*Directions*
Would you output the entries below only from the line containing "Galvanized Steel Substrate" through the line containing "N , N'- bis", exactly as they stand and with both ends included?

::: Information shown

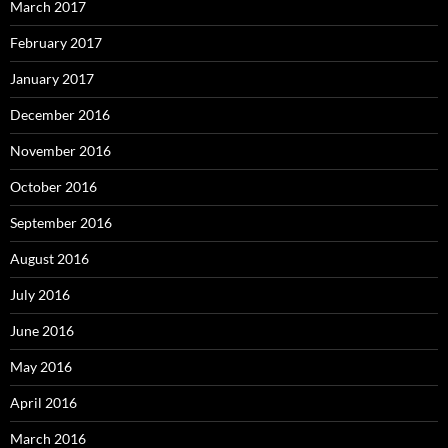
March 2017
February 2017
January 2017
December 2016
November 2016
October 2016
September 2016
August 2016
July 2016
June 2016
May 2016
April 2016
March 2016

::::::
::: Information shown

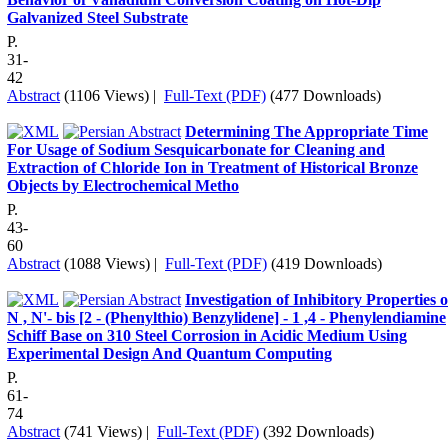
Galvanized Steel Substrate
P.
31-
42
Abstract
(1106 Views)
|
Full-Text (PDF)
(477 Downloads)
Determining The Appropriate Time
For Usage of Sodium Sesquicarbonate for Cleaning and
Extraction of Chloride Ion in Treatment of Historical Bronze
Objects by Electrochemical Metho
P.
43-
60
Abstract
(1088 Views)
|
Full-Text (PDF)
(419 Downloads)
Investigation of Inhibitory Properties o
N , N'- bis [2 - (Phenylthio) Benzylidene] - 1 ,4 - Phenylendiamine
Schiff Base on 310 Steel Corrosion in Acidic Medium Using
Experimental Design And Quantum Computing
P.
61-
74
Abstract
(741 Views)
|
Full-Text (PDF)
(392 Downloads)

::::::

*Your solution*
Galvanized Steel Substrate
P.
31-
42
Abstract
(1106 Views)
|
Full-Text (PDF)
(477 Downloads)
Determining The Appropriate Time
For Usage of Sodium Sesquicarbonate for Cleaning and
Extraction of Chloride Ion in Treatment of Historical Bronze
Objects by Electrochemical Metho
P.
43-
60
Abstract
(1088 Views)
|
Full-Text (PDF)
(419 Downloads)
Investigation of Inhibitory Properties o
N , N'- bis [2 - (Phenylthio) Benzylidene] - 1 ,4 - Phenylendiamine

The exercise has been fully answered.